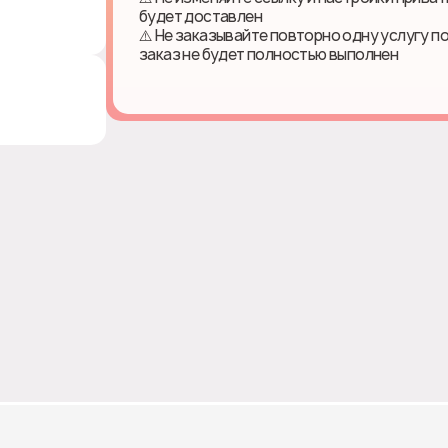
будет доставлен
⚠️ Не заказывайте повторно одну услугу п
заказ не будет полностью выполнен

+ + + + +

**Activity**
Your answer must be an exact copy of the listing, with every picture omitted.

**Result**
будет доставлен
⚠️ Не заказывайте повторно одну услугу п
заказ не будет полностью выполнен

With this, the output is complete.